Extracting Video Metadata using Lambda and Mediainfo

Michael Raposa
Principal Consultant

For a video asset, technical metadata includes information such as video codec, audio codec, resolution, frame rate, aspect ratio, and a host of other very detailed technical information. With technical metadata, customers can make intelligent decisions about what to do next in their workflow. The asset may be transcoded to a standard “house” format, resized, or have a quality check performed to make sure it is in an acceptable format. The technical metadata may also be stored for indexing and fast retrieval in a database service like Amazon DynamoDB or Amazon RDS.

When customers work with media assets like video and audio files on Amazon S3, there is a typical workflow where assets get uploaded to S3, S3 triggers an event for that upload, and that event triggers an AWS Lambda function, which can extract technical metadata from the asset on S3.

In this post, I walk you through the process of setting up a workflow to extract technical metadata from multimedia files uploaded to S3 using Lambda.

Extraction process

The extraction of technical metadata from the asset on S3 becomes the tricky part in this workflow. You need a way to seamlessly download the minimum number of bytes from the file in order to extract the technical metadata. If you download the entire file, you run into issues with either the limited temp space available to Lambda or run into the 300s timeout limit when dealing with long running functions.

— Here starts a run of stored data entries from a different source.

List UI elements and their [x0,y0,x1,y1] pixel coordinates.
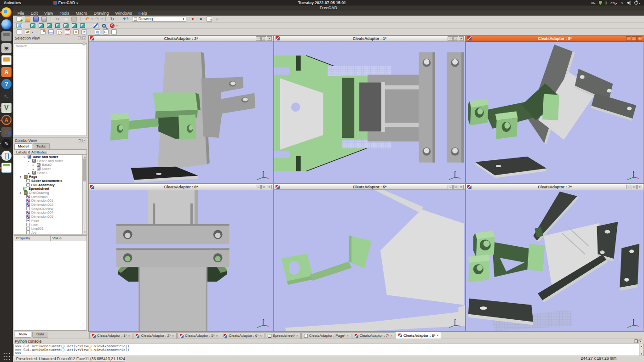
close-button[interactable]: × [459,185,464,189]
tree-item[interactable]: Spreadsheet [14,187,86,191]
close-panel-button[interactable]: × [82,139,86,142]
calc-icon[interactable] [1,163,12,173]
tab-cleatsadaptor-2[interactable]: CleatsAdaptor : 2*× [133,332,176,339]
tab-cleatsadaptor-6[interactable]: CleatsAdaptor : 6*× [221,332,264,339]
menu-drawing[interactable]: Drawing [93,11,109,16]
redo-dropdown[interactable]: ▾ [102,17,103,20]
insert-a3-button[interactable]: A3 [24,29,31,35]
clipping-dropdown[interactable]: ▾ [116,24,118,27]
tab-view[interactable]: View [15,332,31,338]
tab-data[interactable]: Data [32,332,48,338]
selection-list[interactable] [14,47,87,136]
expander-icon[interactable] [33,163,35,166]
open-browser-button[interactable] [94,29,101,35]
menu-tools[interactable]: Tools [59,11,69,16]
files-icon[interactable] [1,31,12,41]
expander-icon[interactable] [20,175,23,178]
tab-cleatsadaptor-page[interactable]: CleatsAdaptor : Page*× [301,332,351,339]
design-app-icon[interactable]: ✎ [1,139,12,149]
tree-item[interactable]: Slider [14,167,86,171]
macro-stop-button[interactable]: ■ [197,16,205,22]
mdi-window-cleatsadaptor-5[interactable]: CleatsAdaptor : 5* –□× [274,184,466,332]
console-scrollbar[interactable]: ▲▼ [639,344,643,356]
minimize-button[interactable]: – [448,36,453,41]
mdi-window-cleatsadaptor-8[interactable]: CleatsAdaptor : 8* –□× [466,35,644,184]
maximize-button[interactable]: □ [261,185,266,189]
rhythmbox-icon[interactable] [1,43,12,53]
tree-item[interactable]: Line001 [14,226,86,231]
network-icon[interactable]: ↑↓ [621,1,623,4]
minimize-button[interactable]: – [256,36,261,41]
system-tray[interactable]: ⊕▾ ᛒ en₁▾ ↑↓ ◀)) ▾ [591,1,640,5]
close-panel-button[interactable]: × [638,339,642,343]
menu-file[interactable]: File [17,11,24,16]
thunderbird-icon[interactable] [1,19,12,29]
maximize-button[interactable]: □ [632,185,637,189]
mdi-window-cleatsadaptor-1[interactable]: CleatsAdaptor : 1* –□× [274,35,466,184]
tab-cleatsadaptor-8[interactable]: CleatsAdaptor : 8*× [396,332,441,339]
menu-windows[interactable]: Windows [115,11,132,16]
tree-scrollbar[interactable]: ▲▼ [82,155,86,234]
minimize-button[interactable]: – [256,185,261,189]
gray-body[interactable] [342,74,419,141]
close-button[interactable]: × [637,185,642,189]
macro-record-button[interactable]: ● [189,16,196,22]
close-button[interactable]: × [459,36,464,41]
tree-item[interactable]: Dimension002 [14,203,86,207]
view-bottom-button[interactable] [70,23,78,28]
tab-cleatsadaptor-1[interactable]: CleatsAdaptor : 1*× [89,332,132,339]
open-button[interactable] [24,16,31,22]
measure-button[interactable] [92,23,99,28]
insert-view-button[interactable] [39,29,46,35]
mdi-window-cleatsadaptor-7[interactable]: CleatsAdaptor : 7* –□× [466,184,644,332]
tree-item[interactable]: Base2 and slider [14,159,86,163]
viewport-3d-scene[interactable] [466,42,644,183]
maximize-button[interactable]: □ [453,185,458,189]
tree-item[interactable]: Shape2DView [14,207,86,211]
close-button[interactable]: × [267,185,272,189]
close-button[interactable]: × [267,36,272,41]
macro-edit-button[interactable] [206,16,213,22]
minimize-button[interactable]: – [626,185,631,189]
undo-dropdown[interactable]: ▾ [92,17,93,20]
float-panel-button[interactable]: ❐ [78,36,81,40]
view-front-button[interactable] [37,23,45,28]
menu-edit[interactable]: Edit [31,11,38,16]
tree-item[interactable]: Arc [14,231,86,234]
draft-view-button[interactable] [72,29,80,35]
tab-cleatsadaptor-7[interactable]: CleatsAdaptor : 7*× [352,332,395,339]
app-menu[interactable]: FreeCAD ▾ [53,0,78,5]
viewport-3d-scene[interactable] [89,42,273,183]
menu-macro[interactable]: Macro [75,11,87,16]
input-language-indicator[interactable]: en₁▾ [610,1,617,5]
backups-icon[interactable]: A [1,115,12,125]
expander-icon[interactable] [20,191,23,194]
viewport-3d-scene[interactable] [466,190,644,331]
close-icon[interactable]: × [216,334,218,337]
close-icon[interactable]: × [391,334,392,337]
tree-item[interactable]: Point [14,219,86,223]
activities-button[interactable]: Activities [4,0,21,5]
phone-app-icon[interactable] [1,151,12,161]
tab-spreadsheet[interactable]: Spreadsheet*× [265,332,301,339]
paste-button[interactable] [70,16,78,22]
ubuntu-software-icon[interactable]: A [1,67,12,77]
tree-item[interactable]: Dimension004 [14,211,86,215]
view-top-button[interactable] [46,23,53,28]
viewport-3d-scene[interactable] [274,190,465,331]
expander-icon[interactable] [23,155,26,158]
save-button[interactable] [32,16,40,22]
clipping-button[interactable] [109,23,116,28]
show-apps-icon[interactable] [2,352,11,360]
view-left-button[interactable] [79,23,86,28]
mdi-window-cleatsadaptor-6[interactable]: CleatsAdaptor : 6* –□× [88,184,274,332]
annotation-button[interactable] [47,29,55,35]
close-button[interactable]: × [637,36,642,41]
new-file-button[interactable] [16,16,23,22]
spreadsheet-view-button[interactable] [64,29,71,35]
tree-item[interactable]: Base1 [14,171,86,175]
tree-item[interactable]: Slider axonometric [14,179,86,183]
a3-dropdown[interactable]: ▾ [32,31,33,34]
close-icon[interactable]: × [296,334,298,337]
viewport-3d-scene[interactable] [89,190,273,331]
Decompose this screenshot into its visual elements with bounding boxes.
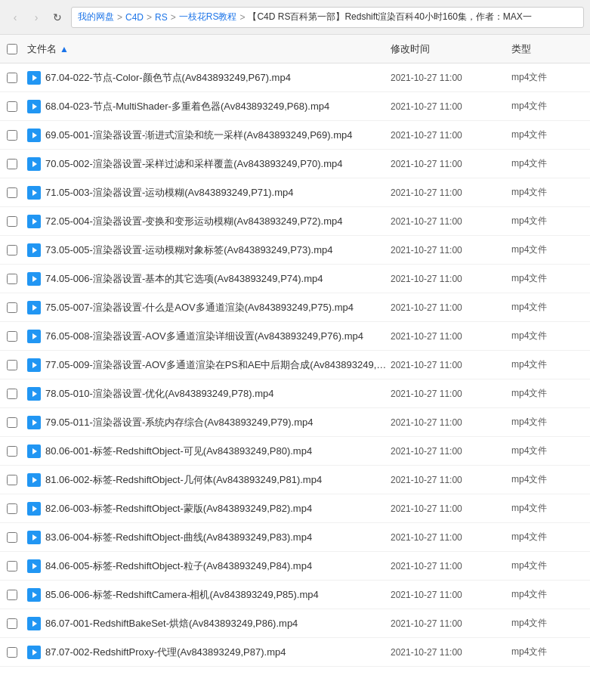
table-row[interactable]: 73.05-005-渲染器设置-运动模糊对象标签(Av843893249,P73… <box>0 236 590 265</box>
table-row[interactable]: 68.04-023-节点-MultiShader-多重着色器(Av8438932… <box>0 92 590 121</box>
table-row[interactable]: 82.06-003-标签-RedshiftObject-蒙版(Av8438932… <box>0 494 590 523</box>
nav-buttons: ‹ › ↻ <box>6 8 66 26</box>
table-row[interactable]: 78.05-010-渲染器设置-优化(Av843893249,P78).mp4 … <box>0 379 590 408</box>
play-icon <box>27 100 41 113</box>
row-name-cell: 82.06-003-标签-RedshiftObject-蒙版(Av8438932… <box>21 502 391 516</box>
row-checkbox-cell <box>3 561 21 571</box>
file-name: 72.05-004-渲染器设置-变换和变形运动模糊(Av843893249,P7… <box>45 215 343 228</box>
row-name-cell: 70.05-002-渲染器设置-采样过滤和采样覆盖(Av843893249,P7… <box>21 157 391 171</box>
breadcrumb-item-1[interactable]: 我的网盘 <box>78 11 114 23</box>
breadcrumb-item-2[interactable]: C4D <box>125 12 144 23</box>
table-row[interactable]: 83.06-004-标签-RedshiftObject-曲线(Av8438932… <box>0 523 590 552</box>
file-time: 2021-10-27 11:00 <box>391 532 511 543</box>
row-checkbox[interactable] <box>7 503 17 514</box>
play-icon <box>27 157 41 171</box>
table-row[interactable]: 81.06-002-标签-RedshiftObject-几何体(Av843893… <box>0 466 590 494</box>
play-icon <box>27 71 41 85</box>
play-icon <box>27 588 41 602</box>
file-name: 77.05-009-渲染器设置-AOV多通道渲染在PS和AE中后期合成(Av84… <box>45 358 391 372</box>
back-button[interactable]: ‹ <box>6 8 24 26</box>
table-row[interactable]: 70.05-002-渲染器设置-采样过滤和采样覆盖(Av843893249,P7… <box>0 150 590 178</box>
file-type: mp4文件 <box>511 502 587 515</box>
row-name-cell: 87.07-002-RedshiftProxy-代理(Av843893249,P… <box>21 646 391 659</box>
file-name: 80.06-001-标签-RedshiftObject-可见(Av8438932… <box>45 444 312 458</box>
file-time: 2021-10-27 11:00 <box>391 245 511 256</box>
forward-button[interactable]: › <box>27 8 45 26</box>
file-time: 2021-10-27 11:00 <box>391 561 511 571</box>
breadcrumb-item-3[interactable]: RS <box>155 12 168 23</box>
row-name-cell: 71.05-003-渲染器设置-运动模糊(Av843893249,P71).mp… <box>21 186 391 200</box>
file-type: mp4文件 <box>511 588 587 601</box>
row-checkbox[interactable] <box>7 590 17 600</box>
row-checkbox[interactable] <box>7 331 17 342</box>
table-row[interactable]: 77.05-009-渲染器设置-AOV多通道渲染在PS和AE中后期合成(Av84… <box>0 351 590 379</box>
row-checkbox[interactable] <box>7 532 17 543</box>
table-row[interactable]: 84.06-005-标签-RedshiftObject-粒子(Av8438932… <box>0 552 590 581</box>
row-checkbox[interactable] <box>7 446 17 457</box>
play-icon <box>27 272 41 286</box>
file-time: 2021-10-27 11:00 <box>391 446 511 457</box>
table-row[interactable]: 87.07-002-RedshiftProxy-代理(Av843893249,P… <box>0 638 590 667</box>
file-time: 2021-10-27 11:00 <box>391 389 511 399</box>
file-name: 67.04-022-节点-Color-颜色节点(Av843893249,P67)… <box>45 71 291 85</box>
table-row[interactable]: 69.05-001-渲染器设置-渐进式渲染和统一采样(Av843893249,P… <box>0 121 590 150</box>
table-row[interactable]: 79.05-011-渲染器设置-系统内存综合(Av843893249,P79).… <box>0 408 590 437</box>
file-name: 83.06-004-标签-RedshiftObject-曲线(Av8438932… <box>45 531 312 544</box>
file-time: 2021-10-27 11:00 <box>391 101 511 112</box>
row-checkbox-cell <box>3 73 21 83</box>
file-time: 2021-10-27 11:00 <box>391 475 511 485</box>
file-name: 71.05-003-渲染器设置-运动模糊(Av843893249,P71).mp… <box>45 186 294 200</box>
row-checkbox[interactable] <box>7 245 17 256</box>
row-name-cell: 85.06-006-标签-RedshiftCamera-相机(Av8438932… <box>21 588 391 602</box>
row-checkbox[interactable] <box>7 130 17 141</box>
row-checkbox[interactable] <box>7 618 17 629</box>
row-checkbox-cell <box>3 187 21 198</box>
row-checkbox[interactable] <box>7 360 17 370</box>
row-checkbox[interactable] <box>7 159 17 169</box>
table-row[interactable]: 85.06-006-标签-RedshiftCamera-相机(Av8438932… <box>0 581 590 609</box>
table-row[interactable]: 72.05-004-渲染器设置-变换和变形运动模糊(Av843893249,P7… <box>0 207 590 236</box>
table-row[interactable]: 74.05-006-渲染器设置-基本的其它选项(Av843893249,P74)… <box>0 265 590 293</box>
row-checkbox[interactable] <box>7 647 17 658</box>
breadcrumb-sep-1: > <box>117 12 122 23</box>
play-icon <box>27 358 41 372</box>
file-time: 2021-10-27 11:00 <box>391 302 511 313</box>
row-checkbox[interactable] <box>7 187 17 198</box>
sort-arrow-icon: ▲ <box>60 44 69 54</box>
row-checkbox[interactable] <box>7 274 17 284</box>
file-name: 78.05-010-渲染器设置-优化(Av843893249,P78).mp4 <box>45 387 274 401</box>
row-checkbox[interactable] <box>7 73 17 83</box>
play-icon <box>27 559 41 573</box>
play-icon <box>27 387 41 401</box>
play-icon <box>27 301 41 314</box>
refresh-button[interactable]: ↻ <box>48 8 66 26</box>
row-checkbox[interactable] <box>7 101 17 112</box>
table-row[interactable]: 67.04-022-节点-Color-颜色节点(Av843893249,P67)… <box>0 63 590 92</box>
row-checkbox[interactable] <box>7 216 17 227</box>
row-checkbox[interactable] <box>7 389 17 399</box>
header-col-name[interactable]: 文件名 ▲ <box>21 42 391 56</box>
header-col-time[interactable]: 修改时间 <box>391 42 511 56</box>
table-row[interactable]: 75.05-007-渲染器设置-什么是AOV多通道渲染(Av843893249,… <box>0 293 590 322</box>
file-type: mp4文件 <box>511 243 587 256</box>
table-row[interactable]: 80.06-001-标签-RedshiftObject-可见(Av8438932… <box>0 437 590 466</box>
breadcrumb-item-4[interactable]: 一枝花RS教程 <box>179 11 237 23</box>
table-row[interactable]: 71.05-003-渲染器设置-运动模糊(Av843893249,P71).mp… <box>0 178 590 207</box>
file-type: mp4文件 <box>511 617 587 630</box>
play-icon <box>27 646 41 659</box>
file-name: 70.05-002-渲染器设置-采样过滤和采样覆盖(Av843893249,P7… <box>45 157 343 171</box>
row-name-cell: 67.04-022-节点-Color-颜色节点(Av843893249,P67)… <box>21 71 391 85</box>
row-checkbox[interactable] <box>7 561 17 571</box>
table-row[interactable]: 86.07-001-RedshiftBakeSet-烘焙(Av843893249… <box>0 609 590 638</box>
row-checkbox-cell <box>3 417 21 428</box>
file-name: 82.06-003-标签-RedshiftObject-蒙版(Av8438932… <box>45 502 312 516</box>
row-checkbox[interactable] <box>7 417 17 428</box>
table-row[interactable]: 76.05-008-渲染器设置-AOV多通道渲染详细设置(Av843893249… <box>0 322 590 351</box>
file-type: mp4文件 <box>511 444 587 457</box>
play-icon <box>27 473 41 487</box>
select-all-checkbox[interactable] <box>7 44 17 54</box>
row-checkbox[interactable] <box>7 475 17 485</box>
file-type: mp4文件 <box>511 473 587 486</box>
file-name: 87.07-002-RedshiftProxy-代理(Av843893249,P… <box>45 646 286 659</box>
row-checkbox[interactable] <box>7 302 17 313</box>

Customers have come up with inventive ways to get around these problems. One typical solution downloads just the first few bytes from the head and tail of the file. To accomplish this limited download, customers use a feature available in S3 called ranged gets that allows you to specify the bytes of a file to download. These downloaded bytes are then concatenated and saved to the Lambda temp storage. A tool like ffprobe is then run against these concatenated bytes to extract the technical metadata.

There are several issues with this process. It’s not immediately apparent which specific bytes to download from the head and the tail of the file. Also, many customers prefer not to store their assets on the local temporary storage available with Lambda. Finally, you may prefer to do all of the processing in memory, which decreases Lambda processing time and hence reduces your costs.

MediaInfo

A more elegant and less brittle solution uses MediaInfo, a popular free and open-source program that extracts technical metadata about media assets for many audio and video files.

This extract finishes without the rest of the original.